One issue you may encounter as you search for a good new or used car is that certified pre-owned vehicles tend to be a little more expensive than traditional used cars. There are a few reasons for this, but the primary one is that automakers need to charge a little more for a certified pre-owned car in order to make it financially viable to offer a warranty.
What you’ll need to consider is just how much more you’re willing to pay for that CPO warranty. For instance, if you’re thinking about buying a used car without a warranty that’s priced at $30,000 or a vehicle with a CPO warranty for $32,000, you’ll have to consider whether the warranty is worth that extra $2,000. For some reliable cars, it may not be. For cars that are notoriously unreliable or for luxury vehicles that can be expensive to fix, it might be worth it to spend the extra $2,000.

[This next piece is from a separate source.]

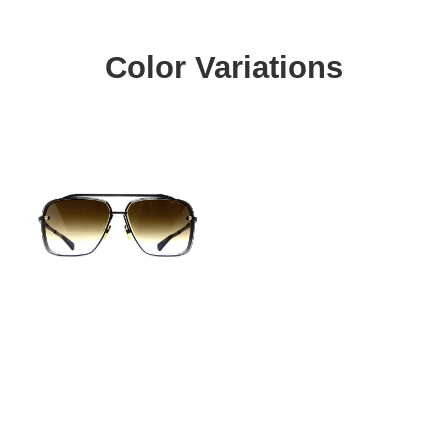
Color Variations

Warranty Already Included?
Something else you should consider before you sign the papers on a certified pre-owned car is whether the vehicle has any manufacturer warranty left. If it does, and if you don’t plan to keep the car very long, it may not be worth spending the extra money for a certified pre-owned vehicle.
As an example, consider two different used 2013 Honda CR-V models. One is available from a Honda dealer with a certified pre-owned warranty, while the other is a regular used car with no warranty. In this case, the vehicle with no warranty actually includes the balance of the manufacturer warranty, which covers the entire car through 2016 and the powertrain through 2018. If you don’t plan on keeping the car that long, spending the extra money on a certified pre-owned warranty might be a bad idea.

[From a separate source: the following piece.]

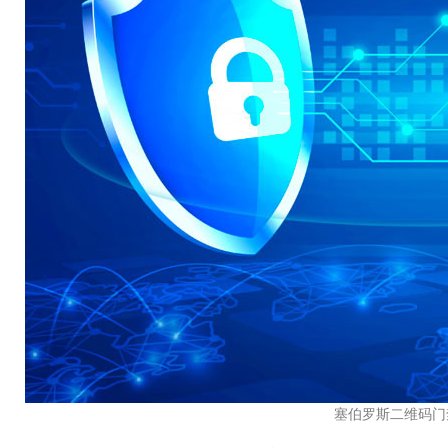
塞伯罗斯二维码门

Since certified pre-owned vehicles can be sold only by authorized dealerships from the same brand as the vehicle, you might find that certified pre-owned vehicle selection can be a little thin. For example, if you have only one Ford dealership near you, you’ll be at that dealer’s mercy when it comes to certified pre-owned selection unless you want to drive a long distance to another dealership. Buying a traditional used car, meanwhile, opens up a wider selection and a greater range of possibilities.

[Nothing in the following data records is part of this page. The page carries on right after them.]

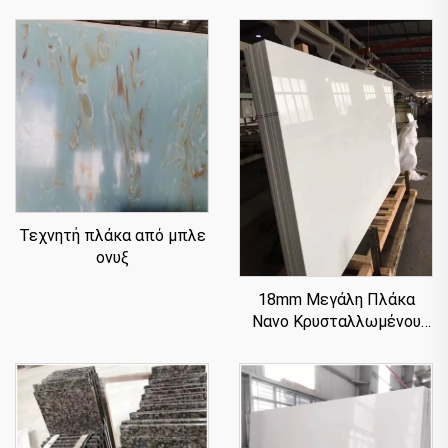
Τεχνητή πλάκα από μπλε
ονυξ
18mm Μεγάλη Πλάκα
Νανο Κρυσταλλωμένου
Γυαλιού Για Πάγκο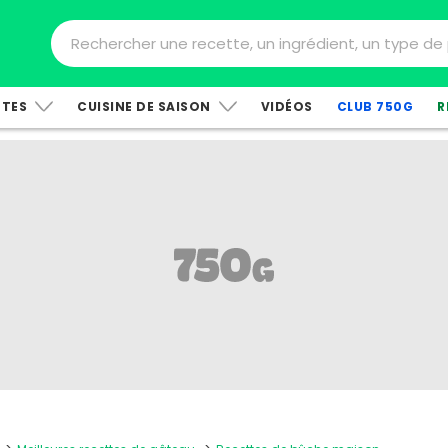
TTES
CUISINE DE SAISON
VIDÉOS
CLUB 750G
R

Consider an Aftermarket Warranty
Another drawback to a CPO warranty is that it isn’t always the least expensive option. In most cases, dealerships offer a wide variety of aftermarket warranties for pre-owned vehicles, and you can always opt for one if you’re nervous about potential issues down the line. Sometimes this is a cheaper option than spending the extra money on a certified pre-owned vehicle from a dealership.